Data excerpts
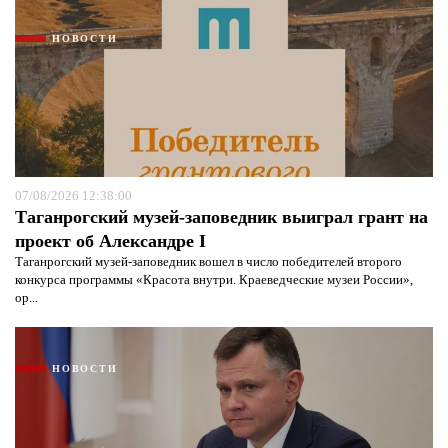
НОВОСТИ
07/08/2026 12:38:00
Таганрогский музей-заповедник выиграл грант на
проект об Александре I
Таганрогский музей-заповедник вошел в число победителей второго
конкурса программы «Красота внутри. Краеведческие музеи России»,
ор...
НОВОСТИ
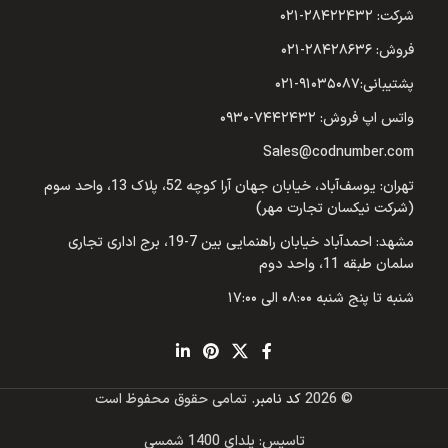
شرکت: ۲۸۴۲۲۴۳۲-۰۲۱
فروش: ۲۸۴۲۸۶۳۶-۰۲۱
پشتیبانی:۹۱۰۳۵۰۸۷-۰۲۱
واتس اپ فروش: ۷۴۴۲۴۳۲-۰۹۳۰
Sales@codnumber.com
تهران: یوسف‌آباد، خیابان جهان آرا کوچه 52، پلاک 13، واحد سوم
(شرکت نیکسان تجارت مهر)
مشهد: احمدآباد خیابان راهنمایی بین 7-19، برج اداری تجاری
سلمان طبقه 11، واحد دوم
شنبه تا پنج شنبه ۰۸:۰۰ الی ۱۷:۰۰
© 2026
کد نامبر
. تمامی حقوق محفوظ است
تاسیس: یلدای 1400 شمسی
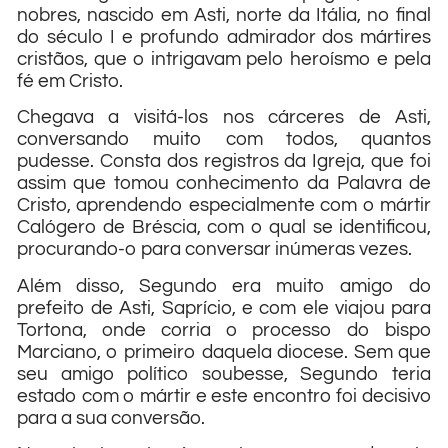
nobres, nascido em Asti, norte da Itália, no final
do século I e profundo admirador dos mártires
cristãos, que o intrigavam pelo heroísmo e pela
fé em Cristo.
Chegava a visitá-los nos cárceres de Asti,
conversando muito com todos, quantos
pudesse. Consta dos registros da Igreja, que foi
assim que tomou conhecimento da Palavra de
Cristo, aprendendo especialmente com o mártir
Calógero de Bréscia, com o qual se identificou,
procurando-o para conversar inúmeras vezes.
Além disso, Segundo era muito amigo do
prefeito de Asti, Saprício, e com ele viajou para
Tortona, onde corria o processo do bispo
Marciano, o primeiro daquela diocese. Sem que
seu amigo político soubesse, Segundo teria
estado com o mártir e este encontro foi decisivo
para a sua conversão.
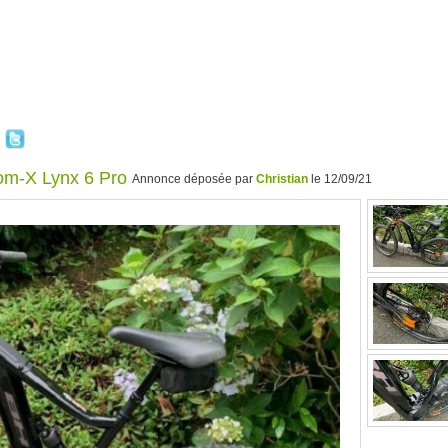
om-X Lynx 6 Pro
Annonce déposée par
Christian
le 12/09/21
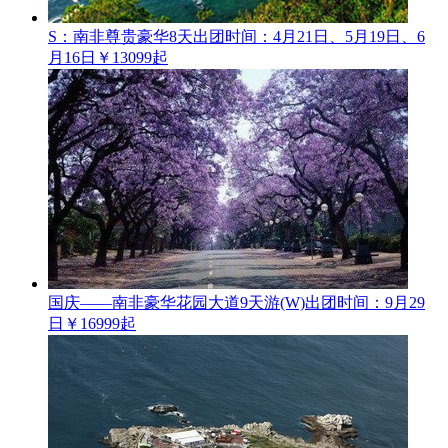
S：南非尊贵豪华8天
出团时间：4月21日、5月19日、6
月16日
￥13099起
国庆——南非豪华花园大道9天游(W)
出团时间：9月29
日
￥16999起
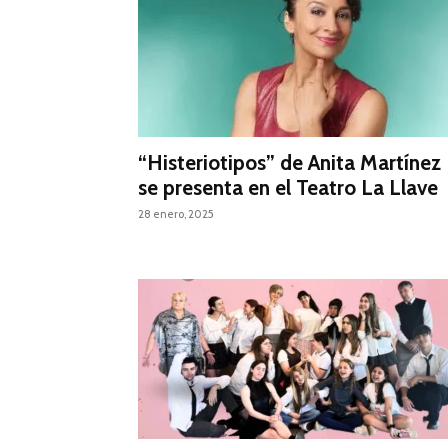
“Histeriotipos” de Anita Martínez
se presenta en el Teatro La Llave
28 enero, 2025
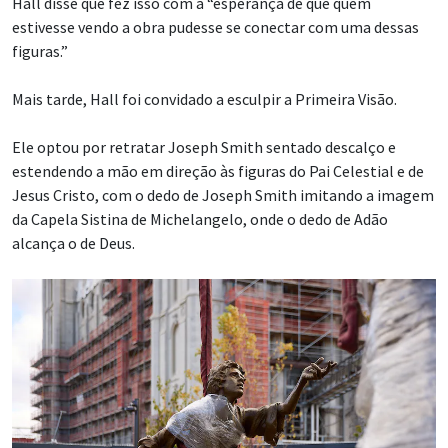
Hall disse que fez isso com a “esperança de que quem
estivesse vendo a obra pudesse se conectar com uma dessas
figuras.”
Mais tarde, Hall foi convidado a esculpir a Primeira Visão.
Ele optou por retratar Joseph Smith sentado descalço e
estendendo a mão em direção às figuras do Pai Celestial e de
Jesus Cristo, com o dedo de Joseph Smith imitando a imagem
da Capela Sistina de Michelangelo, onde o dedo de Adão
alcança o de Deus.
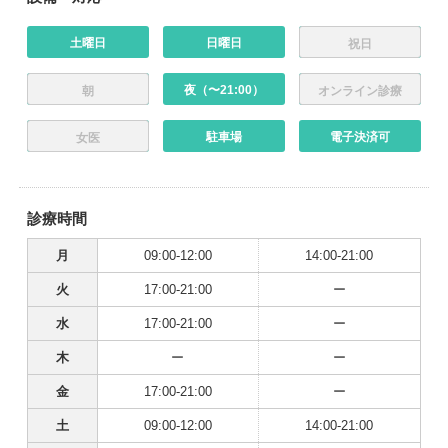
土曜日
日曜日
祝日
夜（〜21:00）
朝
オンライン診療
駐車場
電子決済可
女医
診療時間
月
09:00-12:00
14:00-21:00
火
17:00-21:00
ー
水
17:00-21:00
ー
木
ー
ー
金
17:00-21:00
ー
土
09:00-12:00
14:00-21:00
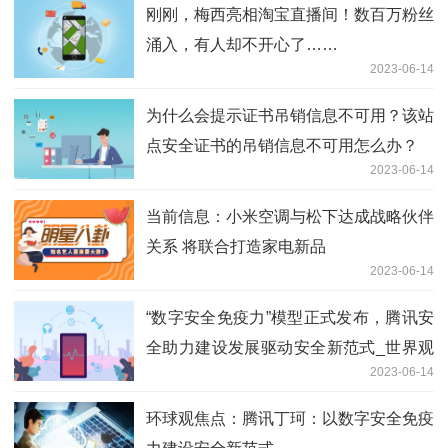
刚刚，梅西亮相淘宝直播间！数百万粉丝
涌入，有人却不开心了……
2023-06-14
为什么会提示证书吊销信息不可用？该站
点安全证书的吊销信息不可用怎么办？
2023-06-14
当前信息：小米空调与松下达成战略伙伴
关系 将联合打造家电新品
2023-06-14
“数字安全免疫力”模型正式发布，腾讯安
全助力建设发展驱动安全新范式_世界观
2023-06-14
热点
环球观焦点：腾讯丁珂：以数字安全免疫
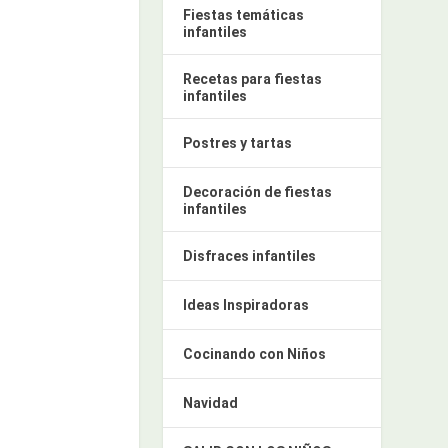
Fiestas temáticas
infantiles
Recetas para fiestas
infantiles
Postres y tartas
Decoración de fiestas
infantiles
Disfraces infantiles
Ideas Inspiradoras
Cocinando con Niños
Navidad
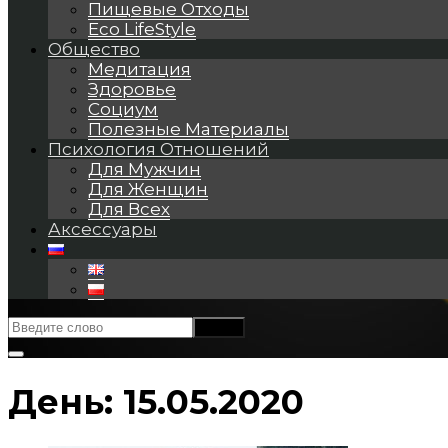
Пищевые Отходы
Eco LifeStyle
Общество
Медитация
Здоровье
Социум
Полезные Материалы
Психология Отношений
Для Мужчин
Для Женщин
Для Всех
Аксессуары
День:
15.05.2020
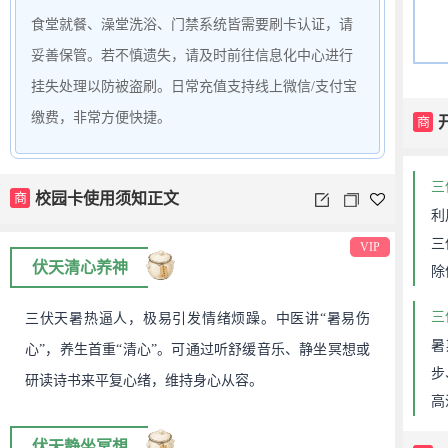
食堂就餐、澡堂洗浴、门禁系统皆需要刷卡认证，请
妥善保管。若不慎遗失，请及时前往信息化中心进行
挂失处理以防被盗刷。日常充值支持线上微信/支付宝
缴费，非常方便快捷。
商
三
商
校园卡使用须知正文
利
三
VIP
伏天清心养神
除
三
三伏天暑热逼人，极易引发情绪烦躁。中医讲“暑易伤
暑
心”，养生首重“清心”。可通过听舒缓音乐、静坐冥想或
步
研读诗书来平复心绪，维持身心从容。
高
伏天静坐冥想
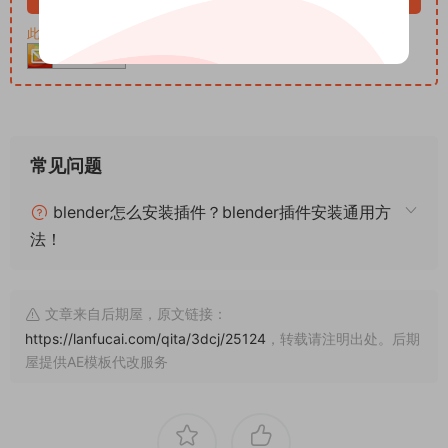
此资源购买后30天内可下载。客服QQ：652268626
常见问题
blender怎么安装插件？blender插件安装通用方
法！
文章来自后期屋，原文链接：
https://lanfucai.com/qita/3dcj/25124
，转载请注明出处。后期
屋提供AE模板代改服务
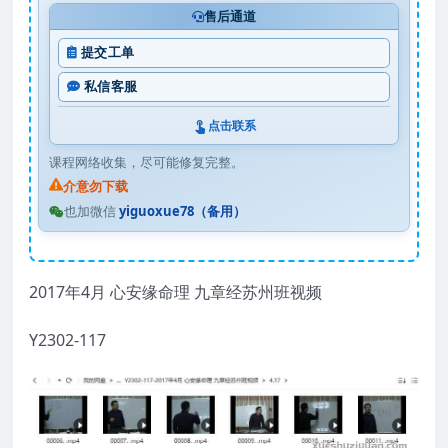
售后通道
提交工单
私信客服
点击联系
课程网络收集，尽可能修复完整。
介意勿下载
也加微信
yiguoxue78（备用）
2017年4月 心安缘命理 九章经苏州班视频
Y2302-117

REQUIRED WORK: Reproduce the entries exactly. Do not carry over any picture.

PROBLEM SOLUTION:
НОВОСТИ
07/08/2026 12:38:00
Таганрогский музей-заповедник выиграл грант на
проект об Александре I
Таганрогский музей-заповедник вошел в число победителей второго
конкурса программы «Красота внутри. Краеведческие музеи России»,
ор...
НОВОСТИ
شرکت: ۲۸۴۲۲۴۳۲-۰۲۱
فروش: ۲۸۴۲۸۶۳۶-۰۲۱
پشتیبانی:۹۱۰۳۵۰۸۷-۰۲۱
واتس اپ فروش: ۷۴۴۲۴۳۲-۰۹۳۰
Sales@codnumber.com
تهران: یوسف‌آباد، خیابان جهان آرا کوچه 52، پلاک 13، واحد سوم
(شرکت نیکسان تجارت مهر)
مشهد: احمدآباد خیابان راهنمایی بین 7-19، برج اداری تجاری
سلمان طبقه 11، واحد دوم
شنبه تا پنج شنبه ۰۸:۰۰ الی ۱۷:۰۰
© 2026
کد نامبر
. تمامی حقوق محفوظ است
تاسیس: یلدای 1400 شمسی
nobres, nascido em Asti, norte da Itália, no final
do século I e profundo admirador dos mártires
cristãos, que o intrigavam pelo heroísmo e pela
fé em Cristo.
Chegava a visitá-los nos cárceres de Asti,
conversando muito com todos, quantos
pudesse. Consta dos registros da Igreja, que foi
assim que tomou conhecimento da Palavra de
Cristo, aprendendo especialmente com o mártir
Calógero de Bréscia, com o qual se identificou,
procurando-o para conversar inúmeras vezes.
Além disso, Segundo era muito amigo do
prefeito de Asti, Saprício, e com ele viajou para
Tortona, onde corria o processo do bispo
Marciano, o primeiro daquela diocese. Sem que
seu amigo político soubesse, Segundo teria
estado com o mártir e este encontro foi decisivo
para a sua conversão.
om-X Lynx 6 Pro
Annonce déposée par
Christian
le 12/09/21
S：南非尊贵豪华8天
出团时间：4月21日、5月19日、6
月16日
￥13099起
国庆——南非豪华花园大道9天游(W)
出团时间：9月29
日
￥16999起
“Histeriotipos” de Anita Martínez
se presenta en el Teatro La Llave
28 enero, 2025
Hall disse que fez isso com a “esperança de que quem
estivesse vendo a obra pudesse se conectar com uma dessas
figuras.”
Mais tarde, Hall foi convidado a esculpir a Primeira Visão.
Ele optou por retratar Joseph Smith sentado descalço e
estendendo a mão em direção às figuras do Pai Celestial e de
Jesus Cristo, com o dedo de Joseph Smith imitando a imagem
da Capela Sistina de Michelangelo, onde o dedo de Adão
alcança o de Deus.
土曜日
日曜日
祝日
夜（〜21:00）
朝
オンライン診療
駐車場
電子決済可
女医
診療時間
月
09:00-12:00
14:00-21:00
火
17:00-21:00
ー
水
17:00-21:00
ー
木
ー
ー
金
17:00-21:00
ー
土
09:00-12:00
14:00-21:00
刚刚，梅西亮相淘宝直播间！数百万粉丝
涌入，有人却不开心了……
2023-06-14
为什么会提示证书吊销信息不可用？该站
点安全证书的吊销信息不可用怎么办？
2023-06-14
当前信息：小米空调与松下达成战略伙伴
关系 将联合打造家电新品
2023-06-14
“数字安全免疫力”模型正式发布，腾讯安
全助力建设发展驱动安全新范式_世界观
2023-06-14
热点
环球观焦点：腾讯丁珂：以数字安全免疫
Fiestas temáticas
infantiles
Recetas para fiestas
infantiles
Postres y tartas
Decoración de fiestas
infantiles
Disfraces infantiles
Ideas Inspiradoras
Cocinando con Niños
Navidad
Пищевые Отходы
Eco LifeStyle
Общество
Медитация
Здоровье
Социум
Полезные Материалы
Психология Отношений
Для Мужчин
Для Женщин
Для Всех
Аксессуары
День:
15.05.2020
食堂就餐、澡堂洗浴、门禁系统皆需要刷卡认证，请
妥善保管。若不慎遗失，请及时前往信息化中心进行
挂失处理以防被盗刷。日常充值支持线上微信/支付宝
缴费，非常方便快捷。
商
三
商
校园卡使用须知正文
利
三
VIP
伏天清心养神
除
三
三伏天暑热逼人，极易引发情绪烦躁。中医讲“暑易伤
暑
心”，养生首重“清心”。可通过听舒缓音乐、静坐冥想或
步
研读诗书来平复心绪，维持身心从容。
高
伏天静坐冥想
此资源购买后30天内可下载。客服QQ：652268626
常见问题
blender怎么安装插件？blender插件安装通用方
法！
文章来自后期屋，原文链接：
https://lanfucai.com/qita/3dcj/25124
，转载请注明出处。后期
屋提供AE模板代改服务
售后通道
提交工单
私信客服
点击联系
课程网络收集，尽可能修复完整。
介意勿下载
也加微信
yiguoxue78（备用）
2017年4月 心安缘命理 九章经苏州班视频
Y2302-117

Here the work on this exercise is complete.